Since I was an intern at Image Sensing Systems working with the Autoscope in 1994, I thought our industry should be doing turning movement counts with computers instead of people. That’s why I was excited to be an early adopter of Miovision who promised automated turning movement counts. After working with Miovision for half a year, I figured out (1) they deliver accurate data, although we don’t know it’s truly automated and (2) they ate up my profit margin.
So after 16+ years of daydreaming about portable camera systems (good things take time and yes I should get a life), I built my own little camera system, COUNTcam, which has now evolved to the more refined countCAM4. This is a reliable system that can be setup in about ten minutes at any intersection and record for up to five straight days!
(Thanks to Kimley-Horn who took the photo of our original system in action in Minneapolis way back in fall 2010).
So what about this post’s headline? Right around the time we were developing our first COUNTcam, TranSmart completed a corridor study of Highway 52 for MnDOT south of Rochester, MN. The initial scope called for about 50 tube counts and a.m./p.m. counts at 17 intersections. I brought up the idea of doing our 13 hour counts instead, which I thought would get them good data for their corridor study (giving data for peak hour analyses as well as traffic control warrant analyses) and we’d be able to do it significantly cheaper than the initially requested data.

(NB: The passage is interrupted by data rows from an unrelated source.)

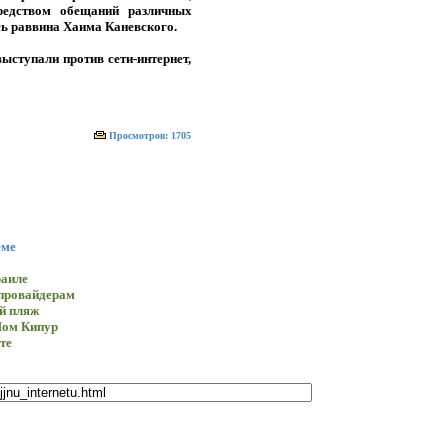
редством обещаний различных
сь раввина Хаима Каневского.
ыступали против сети-интернет,
Просмотров: 1705
еме
раиле
-провайдерам
й пляж
Йом Кипур
те
e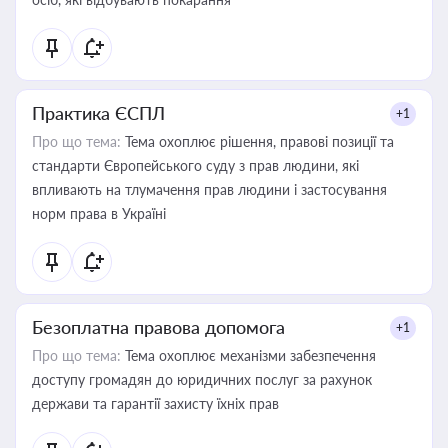
Практика ЄСПЛ
+1
Про що тема:
Тема охоплює рішення, правові позиції та
стандарти Європейського суду з прав людини, які
впливають на тлумачення прав людини і застосування
норм права в Україні
Безоплатна правова допомога
+1
Про що тема:
Тема охоплює механізми забезпечення
доступу громадян до юридичних послуг за рахунок
держави та гарантії захисту їхніх прав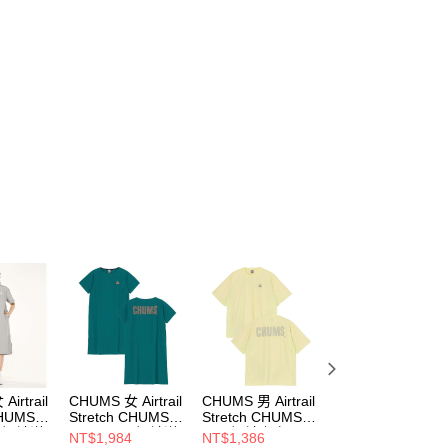
irtrail
CHUMS 女 Airtrail
CHUMS 男 Airtrail
CHUMS 男 Airtrai
CHUMS
Stretch CHUMS
Stretch CHUMS T-
Stretch CHUMS T
ce短袖洋
One-Piece短袖洋
Shirt短袖上衣
Shirt短袖上衣
NT$1,984
NT$1,386
NT$1,316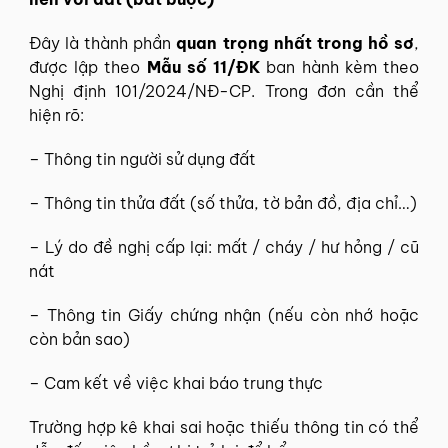
Đây là thành phần
quan trọng nhất trong hồ sơ
,
được lập theo
Mẫu số 11/ĐK
ban hành kèm theo
Nghị định 101/2024/NĐ-CP. Trong đơn cần thể
hiện rõ:
– Thông tin người sử dụng đất
– Thông tin thửa đất (số thửa, tờ bản đồ, địa chỉ…)
– Lý do đề nghị cấp lại: mất / cháy / hư hỏng / cũ
nát
– Thông tin Giấy chứng nhận (nếu còn nhớ hoặc
còn bản sao)
– Cam kết về việc khai báo trung thực
Trường hợp kê khai sai hoặc thiếu thông tin có thể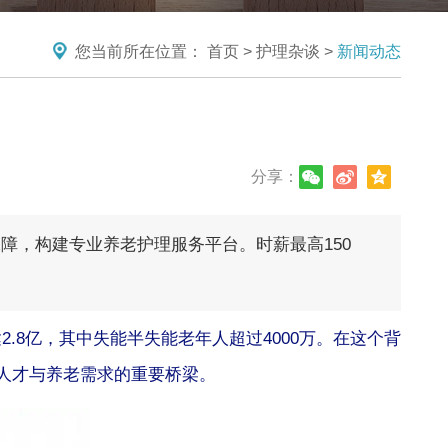
您当前所在位置：
首页
>
护理杂谈
>
新闻动态
分享：
全保障，构建专业养老护理服务平台。时薪最高150
.8亿，其中失能半失能老年人超过4000万。在这个背
理人才与养老需求的重要桥梁。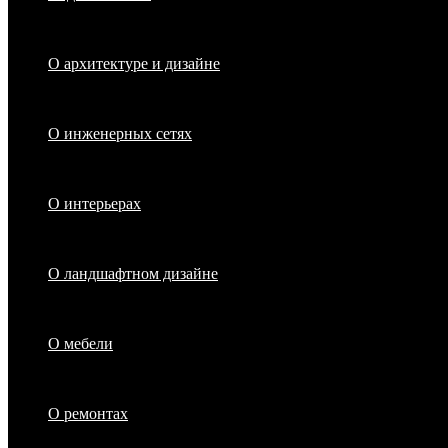
О архитектуре и дизайне
О инженерных сетях
О интерьерах
О ландшафтном дизайне
О мебели
О ремонтах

MnDOT liked the idea of the turning movement counts, but 48 hours of data is their “standard.” We settled on a fair price for the 48 hour turning movement counts. Deploying people to do the same counts would be radically expensive, which is why they were originally thinking mechanical tube counts even though the data wouldn’t be as useful.
Our testing on the original COUNTcam showed we should have no problem recording 48 hours so of course I shot from the hip and said we could do it. Even though we hadn’t recorded anything longer than 24 hours for a project up until that point. Happily, it worked!
So then we went through a lot of hours of turning movement counts, which was made easier with the use of COUNTpro and COUNTpad 2, which allow us to toggle the video faster/slower while accurately counting (it still takes a person to do the counting, but this is a huge step forward from doing field counts with a jamar board).
These tools allowed us to accurately complete these counts at more than 5x real speed (the highway has 6000 cars a day and some of the cross streets have 300 cars a day – which would have been painfully slow at real speed).